Vector indexing all of Wikipedia on a laptop

Cost and approach to embedding Wikipedia

  • Several commenters say they have embedded all of English Wikipedia for around $10 of GPU time on Colab in ~8 hours, using lightweight open models, vs the article’s $5,000 estimate.
  • Key reasons for the discrepancy:
    • Article indexes 300+ languages, not just English.
    • It uses a paid embedding API priced per million tokens.
    • Some see this as an expensive choice given open-source options.

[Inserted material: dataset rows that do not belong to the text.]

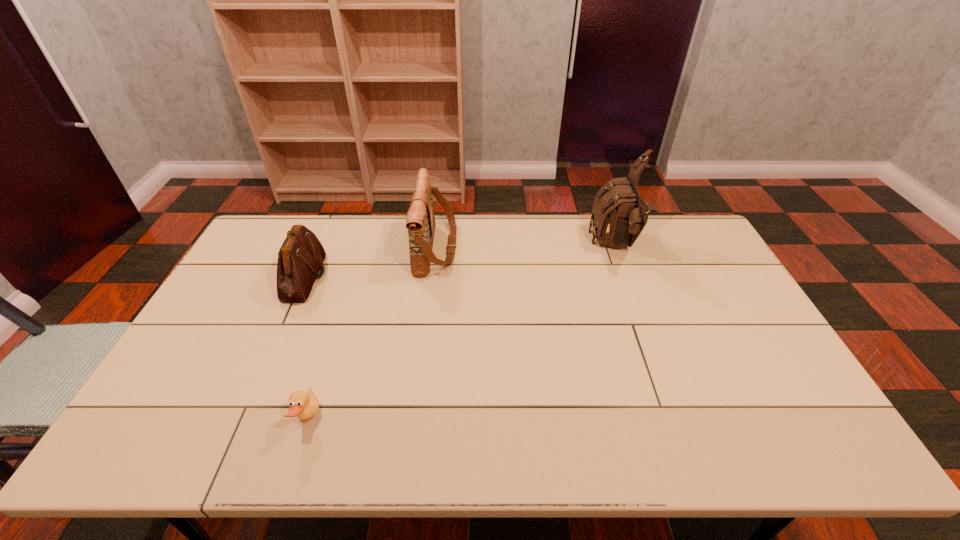 I want to click on the tallest shoulder bag, so click(619, 214).

Where is `the rightmost object`? The height and width of the screenshot is (540, 960). the rightmost object is located at coordinates (619, 214).

Where is `the second shoulder bag from right to left`? This screenshot has width=960, height=540. the second shoulder bag from right to left is located at coordinates (420, 221).

Where is `the third object from left to right`? This screenshot has height=540, width=960. the third object from left to right is located at coordinates [x=420, y=221].

I want to click on the shortest shoulder bag, so point(301,256).

Locate an element on the screen. the third tallest object is located at coordinates (301, 256).

Find the location of a particular element. the second object from left to right is located at coordinates (305, 405).

Locate an element on the screen. The height and width of the screenshot is (540, 960). the shortest object is located at coordinates [x=305, y=405].

Where is `vacant space located 0.320m on the front-facing side of the rightmost object`? The height and width of the screenshot is (540, 960). vacant space located 0.320m on the front-facing side of the rightmost object is located at coordinates (501, 246).

Where is `vacant region located on the front-facing side of the rightmost object`? The width and height of the screenshot is (960, 540). vacant region located on the front-facing side of the rightmost object is located at coordinates [x=577, y=246]. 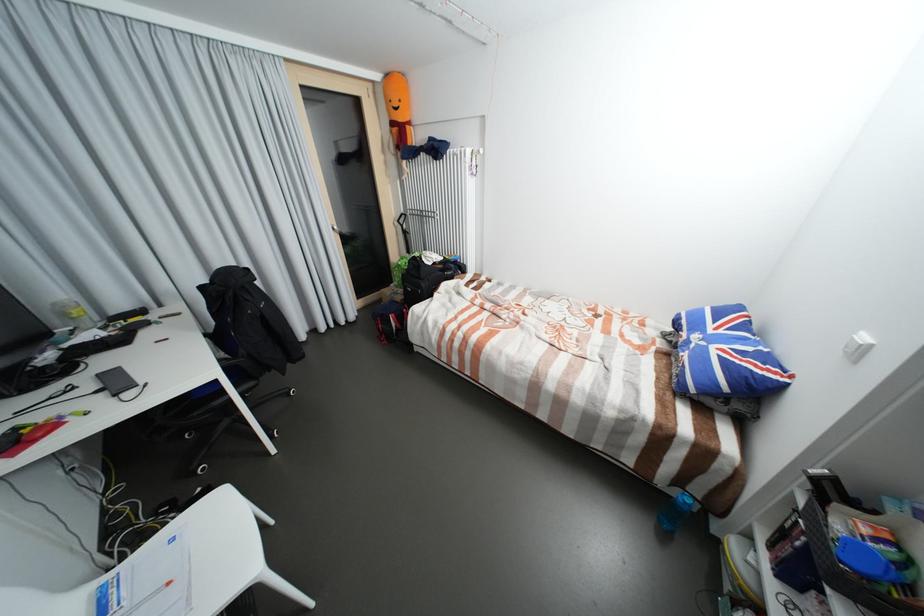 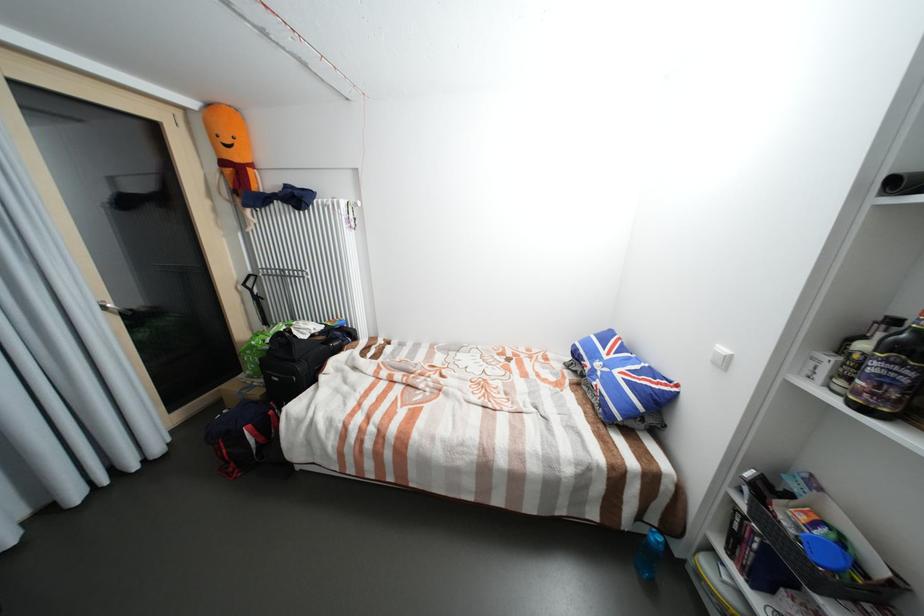 Where in the second image is the point corresponding to [857,560] from the first image?

(828, 560) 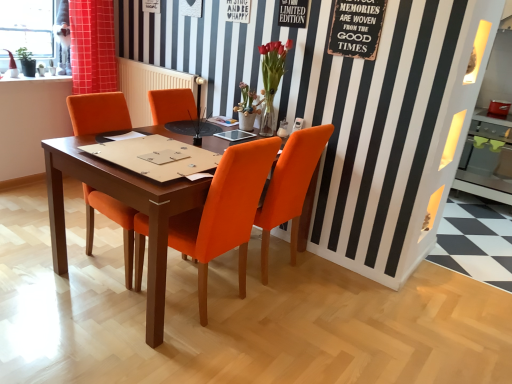 Question: Is rustic wood signboard at upper right far away from matte orange vase at center, which appears as the 2th flower when viewed from the right?

Choices:
 (A) no
 (B) yes

Answer: (A)

Question: Can you confirm if rustic wood signboard at upper right is bigger than matte orange vase at center, which appears as the 2th flower when viewed from the right?

Choices:
 (A) yes
 (B) no

Answer: (B)

Question: Is rustic wood signboard at upper right at the left side of matte orange vase at center, which ranks as the first flower in left-to-right order?

Choices:
 (A) yes
 (B) no

Answer: (B)

Question: Can you confirm if rustic wood signboard at upper right is shorter than matte orange vase at center, which ranks as the first flower in left-to-right order?

Choices:
 (A) yes
 (B) no

Answer: (B)

Question: From the image's perspective, is rustic wood signboard at upper right on top of matte orange vase at center, which appears as the 2th flower when viewed from the right?

Choices:
 (A) yes
 (B) no

Answer: (A)

Question: Is matte orange vase at center, which appears as the 2th flower when viewed from the right, inside or outside of rustic wood signboard at upper right?

Choices:
 (A) outside
 (B) inside

Answer: (A)

Question: Is matte orange vase at center, which appears as the 2th flower when viewed from the right, taller or shorter than rustic wood signboard at upper right?

Choices:
 (A) tall
 (B) short

Answer: (B)

Question: From the image's perspective, is matte orange vase at center, which ranks as the first flower in left-to-right order, located above or below rustic wood signboard at upper right?

Choices:
 (A) above
 (B) below

Answer: (B)

Question: In terms of size, does matte orange vase at center, which ranks as the first flower in left-to-right order, appear bigger or smaller than rustic wood signboard at upper right?

Choices:
 (A) big
 (B) small

Answer: (A)

Question: Would you say matte orange vase at center, which appears as the 2th flower when viewed from the right, is inside or outside orange fabric chair at center, positioned as the 2th chair in left-to-right order?

Choices:
 (A) inside
 (B) outside

Answer: (B)

Question: Is point (245, 84) closer or farther from the camera than point (226, 249)?

Choices:
 (A) closer
 (B) farther

Answer: (B)

Question: Is matte orange vase at center, which appears as the 2th flower when viewed from the right, in front of or behind orange fabric chair at center, positioned as the 2th chair in left-to-right order, in the image?

Choices:
 (A) front
 (B) behind

Answer: (B)

Question: In terms of height, does matte orange vase at center, which appears as the 2th flower when viewed from the right, look taller or shorter compared to orange fabric chair at center, the 2th chair from the right?

Choices:
 (A) short
 (B) tall

Answer: (A)

Question: Visually, is rustic wood signboard at upper right positioned to the left or to the right of wooden table at center?

Choices:
 (A) left
 (B) right

Answer: (B)

Question: Looking at their shapes, would you say rustic wood signboard at upper right is wider or thinner than wooden table at center?

Choices:
 (A) thin
 (B) wide

Answer: (A)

Chunking strategies and context length

  • People agree you must chunk articles; you can’t embed “all of Wikipedia” as one vector.
  • One practical approach: split into sentences and accumulate until a context-window limit, then pool chunk vectors for a per-article embedding.
  • Debate over large context windows:
    • Some argue bigger windows are an efficiency win.
    • Others claim performance degrades and large chunks hurt retrieval precision, though they may better capture long-range semantics.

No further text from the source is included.